We are going to split our input graph into a train and test graphs using the EdgeSplitter class in stellargraph.data
. We will use the train graph for training the model (a binary classifier that, given two nodes, predicts whether a link between these two nodes should exist or not) and the test graph for evaluating the model's performance on hold out data.
Each of these graphs will have the same number of nodes as the input graph, but the number of links will differ (be reduced) as some of the links will be removed during each split and used as the positive samples for training/testing the link prediction classifier.
From the original graph G, extract a randomly sampled subset of test edges (true and false citation links) and the reduced graph G_test with the positive test edges removed:
# Define an edge splitter on the original graph G:
edge_splitter_test = EdgeSplitter(G)
# Randomly sample a fraction p=0.1 of all positive links, and same number of negative links, from G, and obtain the
# reduced graph G_test with the sampled links removed:
G_test, edge_ids_test, edge_labels_test = edge_splitter_test.train_test_split(
p=0.1, method="global", keep_connected=True
)
** Sampled 542 positive and 542 negative edges. **
The reduced graph G_test, together with the test ground truth set of links (edge_ids_test, edge_labels_test), will be used for testing the model.
Now repeat this procedure to obtain the training data for the model. From the reduced graph G_test, extract a randomly sampled subset of train edges (true and false citation links) and the reduced graph G_train with the positive train edges removed:
# Define an edge splitter on the reduced graph G_test:
edge_splitter_train = EdgeSplitter(G_test)
# Randomly sample a fraction p=0.1 of all positive links, and same number of negative links, from G_test, and obtain the
# reduced graph G_train with the sampled links removed:
G_train, edge_ids_train, edge_labels_train = edge_splitter_train.train_test_split(
p=0.1, method="global", keep_connected=True
)
** Sampled 488 positive and 488 negative edges. **
G_train, together with the train ground truth set of links (edge_ids_train, edge_labels_train), will be used for training the model.
Next, we create the link generators for the train and test link examples to the model. The link generators take the pairs of nodes (citing-paper
, cited-paper
) that are given in the .flow
method to the Keras model, together with the corresponding binary labels indicating whether those pairs represent true or false links.

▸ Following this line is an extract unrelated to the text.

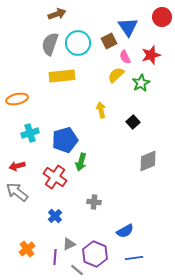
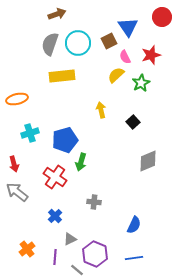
red arrow: moved 3 px left, 2 px up; rotated 91 degrees counterclockwise
blue semicircle: moved 9 px right, 6 px up; rotated 36 degrees counterclockwise
gray triangle: moved 1 px right, 5 px up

The number of epochs for training the model:
epochs = 50
For training we create a generator on the G_train
graph, and make an iterator over the training links using the generator's flow()
method:
train_gen = FullBatchLinkGenerator(G_train, method="gcn")

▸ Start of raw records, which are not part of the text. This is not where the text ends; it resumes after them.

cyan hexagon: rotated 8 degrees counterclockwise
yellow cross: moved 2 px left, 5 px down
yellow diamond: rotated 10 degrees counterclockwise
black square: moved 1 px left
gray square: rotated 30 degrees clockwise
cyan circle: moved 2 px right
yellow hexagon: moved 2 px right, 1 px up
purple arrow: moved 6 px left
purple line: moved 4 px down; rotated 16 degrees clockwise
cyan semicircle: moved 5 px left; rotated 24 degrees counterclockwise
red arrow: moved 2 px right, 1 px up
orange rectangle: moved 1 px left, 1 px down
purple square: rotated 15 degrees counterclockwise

train_flow = train_gen.flow(edge_ids_train, edge_labels_train)
Using GCN (local pooling) filters...
test_gen = FullBatchLinkGenerator(G_test, method="gcn")
test_flow = train_gen.flow(edge_ids_test, edge_labels_test)
Using GCN (local pooling) filters...
Now we can specify our machine learning model, we need a few more parameters for this:
layer_sizes
is a list of hidden feature sizes of each layer in the model. In this example we use two GCN layers with 16-dimensional hidden node features at each layer.activations
is a list of activations applied to each layer's outputdropout=0.3
specifies a 30% dropout at each layer.We create a GCN model as follows:
gcn = GCN(
layer_sizes=[16, 16], activations=["relu", "relu"], generator=train_gen, dropout=0.3
)
To create a Keras model we now expose the input and output tensors of the GCN model for link prediction, via the GCN.in_out_tensors
method:
x_inp, x_out = gcn.in_out_tensors()
Final link classification layer that takes a pair of node embeddings produced by the GCN model, applies a binary operator to them to produce the corresponding link embedding (ip
for inner product; other options for the binary operator can be seen by running a cell with ?LinkEmbedding
in it), and passes it through a dense layer:
prediction = LinkEmbedding(activation="relu", method="ip")(x_out)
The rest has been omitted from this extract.